▸ Records shown
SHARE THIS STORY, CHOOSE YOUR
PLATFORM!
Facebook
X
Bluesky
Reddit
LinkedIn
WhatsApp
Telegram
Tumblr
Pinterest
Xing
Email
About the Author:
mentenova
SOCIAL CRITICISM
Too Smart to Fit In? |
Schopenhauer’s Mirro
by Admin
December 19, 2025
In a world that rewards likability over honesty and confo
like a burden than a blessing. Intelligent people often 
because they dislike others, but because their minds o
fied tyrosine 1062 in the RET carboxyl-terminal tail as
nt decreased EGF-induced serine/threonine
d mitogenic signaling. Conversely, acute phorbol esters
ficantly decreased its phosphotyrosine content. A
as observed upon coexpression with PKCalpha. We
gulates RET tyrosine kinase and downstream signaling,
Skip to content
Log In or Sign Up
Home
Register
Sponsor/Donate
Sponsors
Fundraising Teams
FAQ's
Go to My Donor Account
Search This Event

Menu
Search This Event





--

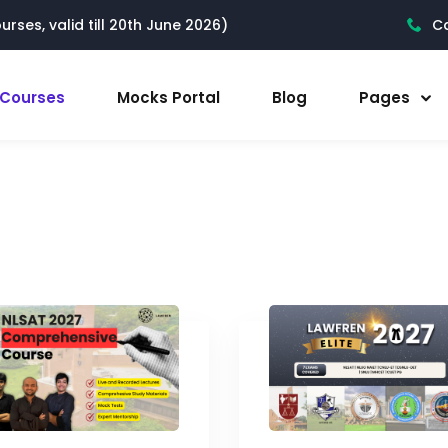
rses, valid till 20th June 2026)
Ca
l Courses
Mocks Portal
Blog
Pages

▸ Required action
After counting the lines above that include the word "decreased", give only the number.

▸ Expected answer
2